I took a shaky breath, feeling the tears already beginning to start. I wasn’t sure I was going to be able to have this conversation, but I needed desperately to talk about it. I poked at my uneaten sandwich and blinked back the tears.

“Hey,” Alex reassured, trying to crane his neck down to my level. I glanced up into his kind, sympathetic eyes. “It’s okay.”

And with that, the whole story spilled out of me, in what felt like one long, shaky, crying breath. I told Alex everything, suddenly filled with assurance that I could tell him every detail without fear of him passing judgment. The more I talked, the more I cried … and the more I wanted to crawl into a hole and disappear. Alex reached across the table and rubbed my arm, patiently letting me get it all out. I glanced momentarily up at him, relieved to see that he looked surprisingly calm.

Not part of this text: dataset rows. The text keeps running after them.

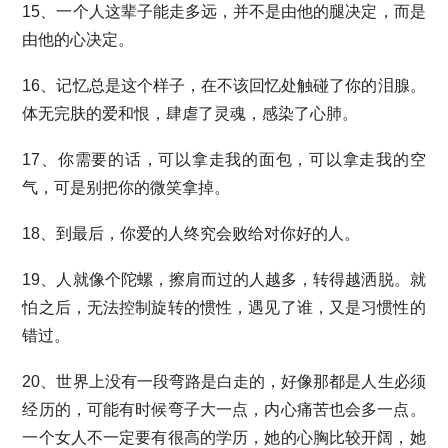
15、一个人这辈子能走多远，并不是由他的腿决定，而是
由他的心决定。
16、记忆总是这个样子，在不该回忆处触碰了你的泪腺。
体无完肤的爱和恨，肆虐了灵魂，感染了心肺。
17、你需要的话，可以拿走我的面包，可以拿走我的空
气，可是别把你的微笑拿掉。
18、到最后，你爱的人终究会败给对你好的人。
19、人就像个陀螺，擦肩而过的人越多，转得越洒脱。就
怕之后，无法控制旋转的惯性，遇见了谁，又是习惯性的
错过。
20、世界上没有一段弯路是白走的，好像那都是人生必须
经历的，可能有时候弯子大一点，内心痛苦也会多一点。
一个女人不一定要有很高的学历，她的心胸比较开阔，她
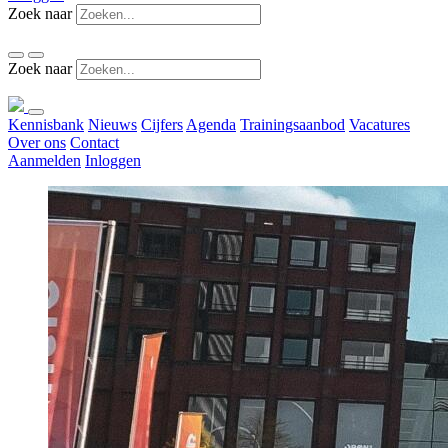
Zoek naar
Zoek naar
Kennisbank
Nieuws
Cijfers
Agenda
Trainingsaanbod
Vacatures
Over ons
Contact
Aanmelden
Inloggen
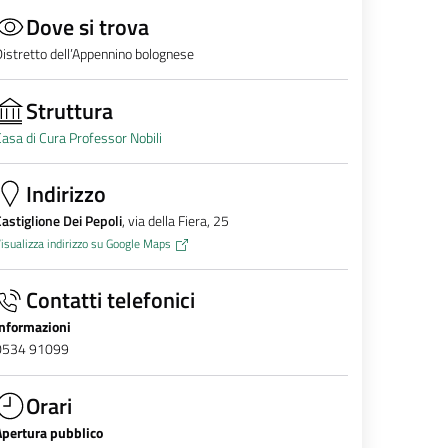
Dove si trova
istretto dell’Appennino bolognese
Struttura
asa di Cura Professor Nobili
Indirizzo
astiglione Dei Pepoli
, via della Fiera, 25
isualizza indirizzo su Google Maps
Contatti telefonici
Informazioni
0534 91099
Orari
Apertura pubblico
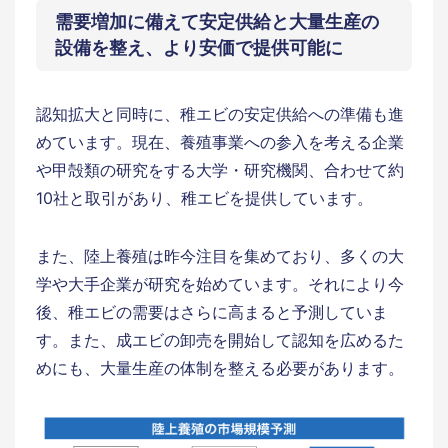
需要増加に備えて安定供給と大量生産の
設備を整え、より安価で提供可能に
認知拡大と同時に、稚エビの安定供給への準備も進
めています。現在、養殖事業への参入を考える企業
や甲殻類の研究をする大学・研究機関、合わせて約
10社と取引があり、稚エビを提供しています。
また、陸上養殖は昨今注目を集めており、多くの大
学や大手企業が研究を始めています。それにより今
後、稚エビの需要はさらに高まると予測していま
す。また、成エビの卸売を開始して認知を広めるた
めにも、大量生産の体制を整える必要があります。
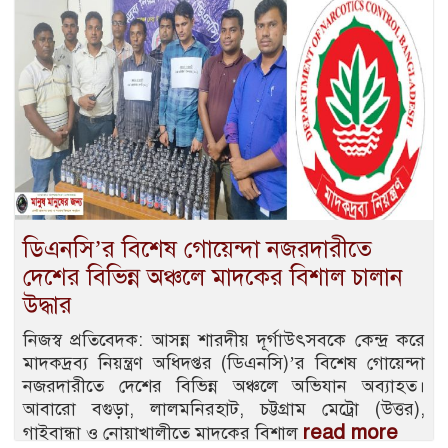
ডিএনসি’র বিশেষ গোয়েন্দা নজরদারীতে
দেশের বিভিন্ন অঞ্চলে মাদকের বিশাল চালান
উদ্ধার
নিজস্ব প্রতিবেদক: আসন্ন শারদীয় দূর্গাউৎসবকে কেন্দ্র করে
মাদকদ্রব্য নিয়ন্ত্রণ অধিদপ্তর (ডিএনসি)’র বিশেষ গোয়েন্দা
নজরদারীতে দেশের বিভিন্ন অঞ্চলে অভিযান অব্যাহত।
আবারো বগুড়া, লালমনিরহাট, চট্টগ্রাম মেট্রো (উত্তর),
read more
গাইবান্ধা ও নোয়াখালীতে মাদকের বিশাল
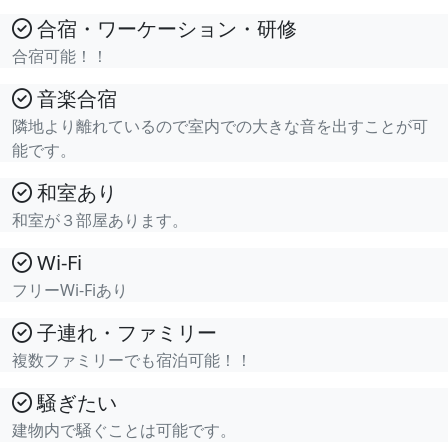
合宿・ワーケーション・研修
合宿可能！！
音楽合宿
隣地より離れているので室内での大きな音を出すことが可
能です。
和室あり
和室が３部屋あります。
Wi-Fi
フリーWi-Fiあり
子連れ・ファミリー
複数ファミリーでも宿泊可能！！
騒ぎたい
建物内で騒ぐことは可能です。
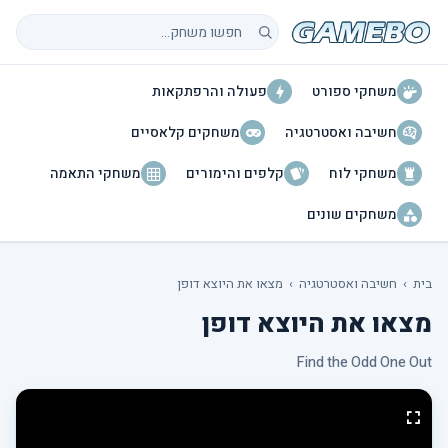
חיפוש משחקים
משחקי ספורט
פעולה והרפתקאות
חשיבה ואסטרטגיה
משחקים קלאסיים
משחקי לוח
קלפים והימורים
משחקי התאמה
משחקים שונים
בית
›
חשיבה ואסטרטגיה
›
מצאו את היוצא דופן
מצאו את היוצא דופן
Find the Odd One Out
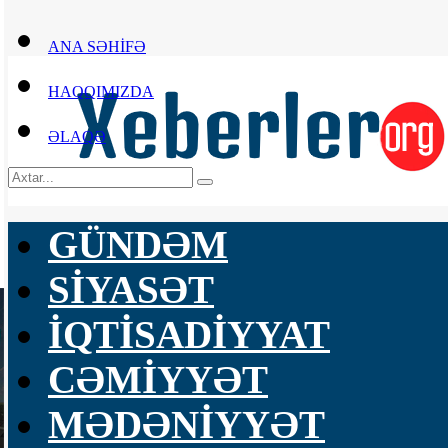
ANA SƏHİFƏ
HAQQIMIZDA
ƏLAQƏ
GÜNDƏM
SİYASƏT
İQTİSADİYYAT
CƏMİYYƏT
MƏDƏNİYYƏT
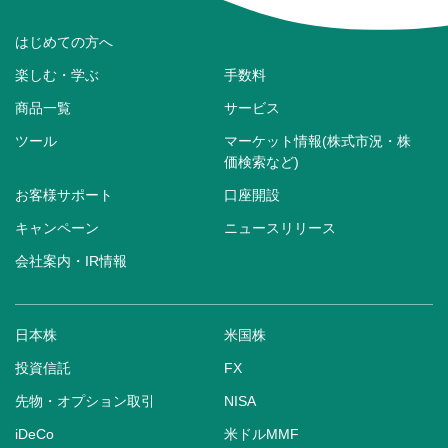
はじめての方へ
楽しむ・学ぶ
手数料
商品一覧
サービス
ツール
マーケット情報(株式市況・株
価検索など)
お客様サポート
口座開設
キャンペーン
ニュースリリース
会社案内・IR情報
日本株
米国株
投資信託
FX
先物・オプション取引
NISA
iDeCo
米ドルMMF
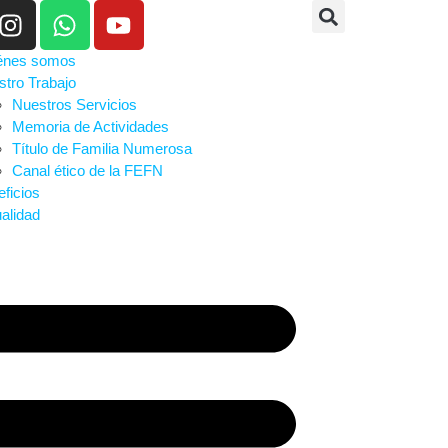
énes somos
tro Trabajo
Nuestros Servicios
Memoria de Actividades
Título de Familia Numerosa
Canal ético de la FEFN
ficios
alidad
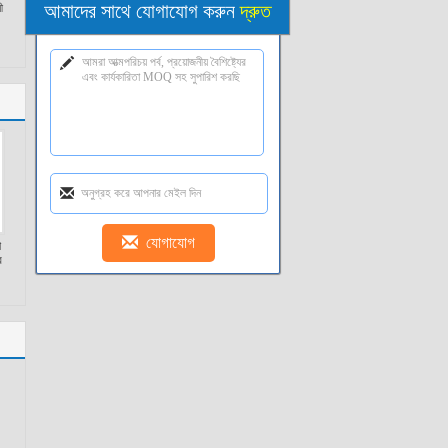
আমাদের সাথে যোগাযোগ করুন
দ্রুত
ী
শ
র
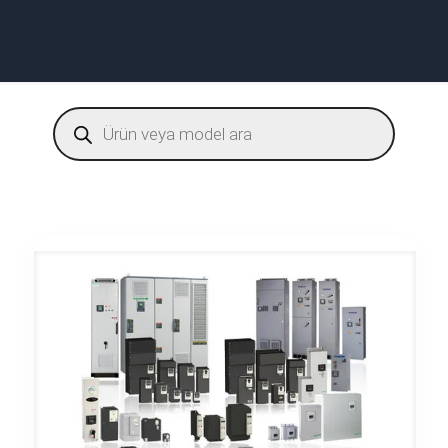
Products
search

I wrapped up my rambling story by describing the moments leading up to me smacking Sid, still staring straight at the picnic table, too embarrassed to look Alex in the eye again. When I finally got it all out, still staring at the table, I heard Alex take a deep breath. “Would you mind if I talked to Sid,” I heard him ask. And, surprised, I heard myself consent.

I felt too relieved that I had gotten through the whole story to really think about what Alex had just requested. As I wiped my eyes again, I had no idea what thoughts racing through Alex’s mind about his upcoming conversation with Sid. And though his face was calm and reassuring, I was unaware of his fists clenched in fury beneath the table.